New research from the University of California San Diego School of Medicine suggests that mindfulness meditation is more than just a placebo when it comes to pain relief. 

The study, published in Biological Psychiatry, used advanced brain imaging techniques to compare the pain-reducing effects of mindfulness meditation, a placebo cream, and a “sham” meditation practice.

Researchers found that mindfulness meditation significantly outperformed the other methods in reducing both pain intensity and pain unpleasantness. Importantly, brain scans revealed that mindfulness meditation engages entirely different neural pathways than those activated by the placebo effect.

The study involved 115 healthy participants divided into four groups: a guided mindfulness meditation group, a sham meditation (deep breathing only) group, a placebo cream group, and a control group that listened to an audiobook. 

After each intervention, participants received a painful but harmless heat stimulus on their leg while their brain activity was monitored.

“The mind is extremely powerful, and we’re still working to understand how it can be harnessed for pain management,” said Fadel Zeidan, PhD, professor of anesthesiology and endowed professor in empathy and compassion research at UC San Diego Sanford Institute for Empathy and Compassion. “By separating pain from the self and relinquishing evaluative judgment, mindfulness meditation is able to directly modify how we experience pain in a way that uses no drugs, costs nothing and can be practiced anywhere.”
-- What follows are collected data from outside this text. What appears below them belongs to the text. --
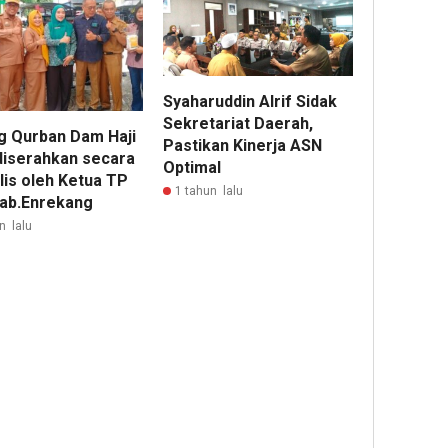
Syaharuddin Alrif Sidak
Sekretariat Daerah,
g Qurban Dam Haji
Pastikan Kinerja ASN
diserahkan secara
Optimal
lis oleh Ketua TP
1 tahun lalu
ab.Enrekang
n lalu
Using a novel approach called multivariate pattern analysis, researchers identified distinct brain activity patterns associated with different aspects of pain experience. They found that mindfulness-based pain relief reduced synchronization between brain areas involved in introspection, self-awareness and emotional regulation. These parts of the brain combined comprise the neural pain signal (NPS), a documented pattern of brain activity thought to be common to pain across different individuals and different types of pain.

In contrast, placebo treatments engaged entirely separate brain mechanisms with little overlap, challenging the long-held assumption that placebo effects engage the same  brain mechanisms as active treatments.

These findings have important implications for developing new pain management strategies, particularly for chronic pain sufferers. However, researchers caution that more studies are needed to demonstrate these effects in people living with chronic pain, as opposed to healthy participants.